Data to process -
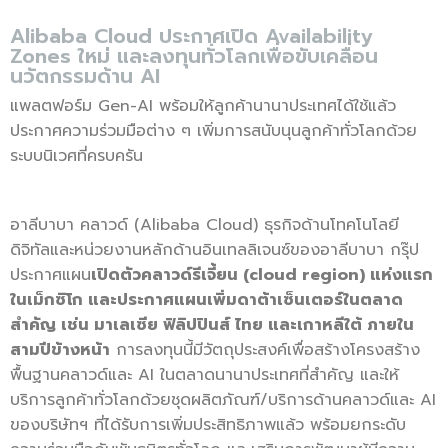
Alibaba Cloud ประกาศเปิด Availability
Zones ใหม่ และลงทุนทั่วโลกเพื่อขับเคลื่อน
นวัตกรรมด้าน AI
แพลตฟอร์ม Gen-AI พร้อมให้ลูกค้านานาประเทศได้ใช้แล้ว
ประกาศความร่วมมือต่าง ๆ เพิ่มการสนับนุนลูกค้าทั่วโลกด้วย
ระบบนิเวศที่ครบครัน
อาลีบาบา คลาวด์ (Alibaba Cloud) ธุรกิจด้านโทคโนโลยี
ดิจิทัลและหน่วยงานหลักด้านอินเทลลิเจนซ์ของอาลีบาบา กรุ๊ป
ประกาศแผน
เปิดตัวคลาวด์รีเจี้ยน (
cloud region) แห่งแรก
ในเม็กซิโก และประกาศแผนเพิ่มดาต้าเซ็นเตอร์ในตลาด
สำคัญ เช่น มาเลเซีย ฟิลิปปินส์ ไทย และเกาหลีใต้ ภายใน
สามปีข้างหน้า
การลงทุนนี้มีวัตถุประสงค์เพื่อสร้างโครงสร้าง
พื้นฐานคลาวด์และ AI ในตลาดนานาประเทศที่สำคัญ และให้
บริการลูกค้าทั่วโลกด้วยชุดผลิตภัณฑ์/บริการด้านคลาวด์และ AI
ของบริษัทฯ ที่ได้รับการเพิ่มประสิทธิภาพแล้ว พร้อมยกระดับ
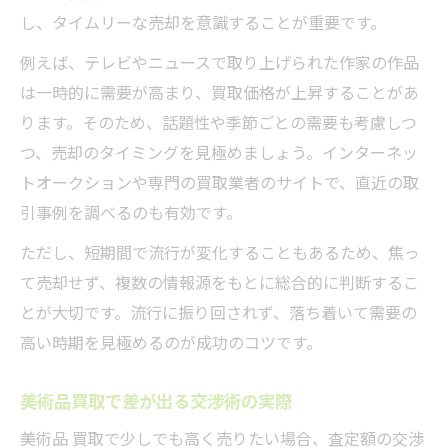
し、タイムリーな売却を意識することが重要です。
例えば、テレビやニュースで取り上げられた作家の作品
は一時的に需要が高まり、買取価格が上昇することがあ
ります。そのため、話題性や季節ごとの需要も考慮しつ
つ、売却のタイミングを見極めましょう。インターネッ
トオークションや専門の買取業者のサイトで、直近の取
引事例を調べるのも有効です。
ただし、短期間で流行が変化することもあるため、焦っ
て売却せず、複数の情報源をもとに総合的に判断するこ
とが大切です。流行に振り回されず、落ち着いて需要の
高い時期を見極めるのが成功のコツです。
美術品買取で差が出る交渉術の実際
美術品 買取で少しでも高く売りたい場合、査定額の交渉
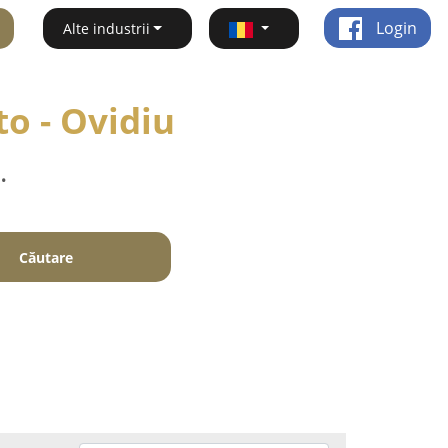
Login
Alte industrii
to - Ovidiu
.
Căutare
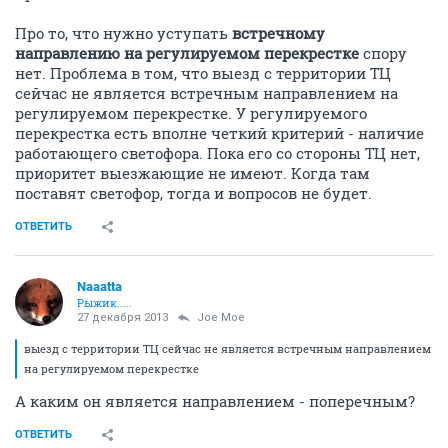
Про то, что нужно уступать
встречному
направлению на регулируемом перекрестке
спору
нет. Проблема в том, что выезд с территории ТЦ
сейчас не является встречным направлением на
регулируемом перекрестке. У регулируемого
перекрестка есть вполне четкий критерий - наличие
работающего светофора. Пока его со стороны ТЦ нет,
приоритет выезжающие не имеют. Когда там
поставят светофор, тогда и вопросов не будет.
ОТВЕТИТЬ
Naaatta
Рыжик.....
27 декабря 2013
Joe Moe
выезд с территории ТЦ сейчас не является встречным направлением
на регулируемом перекрестке
А каким он является направлением - поперечным?
ОТВЕТИТЬ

Task objective - Here the job is to print all the entries above exactly, minus the images.

Written answer -
Alibaba Cloud ประกาศเปิด Availability
Zones ใหม่ และลงทุนทั่วโลกเพื่อขับเคลื่อน
นวัตกรรมด้าน AI
แพลตฟอร์ม Gen-AI พร้อมให้ลูกค้านานาประเทศได้ใช้แล้ว
ประกาศความร่วมมือต่าง ๆ เพิ่มการสนับนุนลูกค้าทั่วโลกด้วย
ระบบนิเวศที่ครบครัน
อาลีบาบา คลาวด์ (Alibaba Cloud) ธุรกิจด้านโทคโนโลยี
ดิจิทัลและหน่วยงานหลักด้านอินเทลลิเจนซ์ของอาลีบาบา กรุ๊ป
ประกาศแผน
เปิดตัวคลาวด์รีเจี้ยน (
cloud region) แห่งแรก
ในเม็กซิโก และประกาศแผนเพิ่มดาต้าเซ็นเตอร์ในตลาด
สำคัญ เช่น มาเลเซีย ฟิลิปปินส์ ไทย และเกาหลีใต้ ภายใน
สามปีข้างหน้า
การลงทุนนี้มีวัตถุประสงค์เพื่อสร้างโครงสร้าง
พื้นฐานคลาวด์และ AI ในตลาดนานาประเทศที่สำคัญ และให้
บริการลูกค้าทั่วโลกด้วยชุดผลิตภัณฑ์/บริการด้านคลาวด์และ AI
ของบริษัทฯ ที่ได้รับการเพิ่มประสิทธิภาพแล้ว พร้อมยกระดับ
し、タイムリーな売却を意識することが重要です。
例えば、テレビやニュースで取り上げられた作家の作品
は一時的に需要が高まり、買取価格が上昇することがあ
ります。そのため、話題性や季節ごとの需要も考慮しつ
つ、売却のタイミングを見極めましょう。インターネッ
トオークションや専門の買取業者のサイトで、直近の取
引事例を調べるのも有効です。
ただし、短期間で流行が変化することもあるため、焦っ
て売却せず、複数の情報源をもとに総合的に判断するこ
とが大切です。流行に振り回されず、落ち着いて需要の
高い時期を見極めるのが成功のコツです。
美術品買取で差が出る交渉術の実際
美術品 買取で少しでも高く売りたい場合、査定額の交渉
Login
Alte industrii
to - Ovidiu
.
Căutare
Про то, что нужно уступать
встречному
направлению на регулируемом перекрестке
спору
нет. Проблема в том, что выезд с территории ТЦ
сейчас не является встречным направлением на
регулируемом перекрестке. У регулируемого
перекрестка есть вполне четкий критерий - наличие
работающего светофора. Пока его со стороны ТЦ нет,
приоритет выезжающие не имеют. Когда там
поставят светофор, тогда и вопросов не будет.
ОТВЕТИТЬ
Naaatta
Рыжик.....
27 декабря 2013
Joe Moe
выезд с территории ТЦ сейчас не является встречным направлением
на регулируемом перекрестке
А каким он является направлением - поперечным?
ОТВЕТИТЬ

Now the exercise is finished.